PS5のX投稿廃止、高価なPlayStation Portal…… 無料の「PS Remote Play」で何とかしよう

PC上で動画キャプチャすればXへの投稿も簡単

 PCゲームに関する話題を、窓の杜らしくソフトウェアと絡め、コラム形式でお届けする連載「石田賀津男の『酒の肴にPCゲーム』」。PCゲームファンはもちろん、普段ゲームを遊ばない方も歓迎の気楽な読み物です。

PlayStationを賑わす通信関係のニュースで思い出す

「PS Remote Play」の公式サイト

 PlayStation 5/4とX(旧Twitter)の連携機能が、11月13日に終了した。以前はPS5/4の本体から画像や動画などを直接投稿できたものが、現在はスマートフォンアプリ「PlayStation App」を経由しないと投稿できなくなっている。

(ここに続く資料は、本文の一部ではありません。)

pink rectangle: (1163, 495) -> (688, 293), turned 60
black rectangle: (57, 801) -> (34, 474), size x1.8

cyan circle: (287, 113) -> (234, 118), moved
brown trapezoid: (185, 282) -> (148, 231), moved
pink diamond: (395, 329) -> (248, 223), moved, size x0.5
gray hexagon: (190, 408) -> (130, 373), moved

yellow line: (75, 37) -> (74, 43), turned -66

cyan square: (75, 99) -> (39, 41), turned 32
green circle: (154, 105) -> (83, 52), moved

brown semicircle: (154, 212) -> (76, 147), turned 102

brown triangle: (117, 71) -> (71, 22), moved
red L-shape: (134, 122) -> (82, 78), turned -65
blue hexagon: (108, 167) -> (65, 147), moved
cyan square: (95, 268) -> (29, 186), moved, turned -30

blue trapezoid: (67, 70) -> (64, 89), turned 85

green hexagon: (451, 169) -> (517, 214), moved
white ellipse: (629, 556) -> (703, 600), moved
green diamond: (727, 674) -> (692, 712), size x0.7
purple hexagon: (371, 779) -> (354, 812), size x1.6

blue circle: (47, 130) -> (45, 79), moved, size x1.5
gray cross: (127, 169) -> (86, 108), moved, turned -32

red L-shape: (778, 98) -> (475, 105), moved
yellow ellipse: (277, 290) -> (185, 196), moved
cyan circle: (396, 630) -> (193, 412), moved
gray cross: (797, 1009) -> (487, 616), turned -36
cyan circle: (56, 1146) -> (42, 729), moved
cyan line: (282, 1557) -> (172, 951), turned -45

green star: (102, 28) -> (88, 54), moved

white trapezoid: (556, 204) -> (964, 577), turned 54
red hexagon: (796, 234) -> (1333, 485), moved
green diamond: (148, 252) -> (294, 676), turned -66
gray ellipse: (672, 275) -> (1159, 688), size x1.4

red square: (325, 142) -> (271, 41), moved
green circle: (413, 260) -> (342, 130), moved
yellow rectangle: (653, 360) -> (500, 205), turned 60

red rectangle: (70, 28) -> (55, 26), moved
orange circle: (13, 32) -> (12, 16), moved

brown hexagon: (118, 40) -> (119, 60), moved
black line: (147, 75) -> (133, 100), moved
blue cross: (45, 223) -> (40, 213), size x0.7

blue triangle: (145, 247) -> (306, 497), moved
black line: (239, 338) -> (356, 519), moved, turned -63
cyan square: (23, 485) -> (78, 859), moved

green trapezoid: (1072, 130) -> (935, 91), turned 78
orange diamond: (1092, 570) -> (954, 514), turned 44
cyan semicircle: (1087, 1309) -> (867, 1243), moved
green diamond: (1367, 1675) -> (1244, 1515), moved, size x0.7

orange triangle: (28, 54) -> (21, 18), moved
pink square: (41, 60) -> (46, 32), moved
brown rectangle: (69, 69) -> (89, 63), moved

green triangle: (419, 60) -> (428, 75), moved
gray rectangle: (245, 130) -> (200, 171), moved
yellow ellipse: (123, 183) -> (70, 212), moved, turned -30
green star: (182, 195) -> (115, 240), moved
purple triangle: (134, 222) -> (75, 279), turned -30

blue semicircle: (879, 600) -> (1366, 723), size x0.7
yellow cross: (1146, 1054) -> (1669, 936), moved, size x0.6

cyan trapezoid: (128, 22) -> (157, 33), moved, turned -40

 理由は明らかにされていないが、XのAPIが有料化されたことが影響したと見られている。Twitterを買収したイーロン・マスク氏はゲーム好きとしても知られ、X上で「ディアブロ IV」を実況プレイしたことが話題になったばかりだが、それに反してゲーム業界のX離れが進んでいる状況だ。

 さらにPlayStation絡みのニュースとしてもう1つ。PS5をリモートでプレイするための端末PlayStation Portalが11月15日に発売された。価格が29,980円となかなかにお高く、あくまでリモートプレイ用端末でありPS5本体は別途必要なため、万人向けではない。ブロードバンドインターネットが普及した現代ならではのチャレンジとして評価すべきだろう。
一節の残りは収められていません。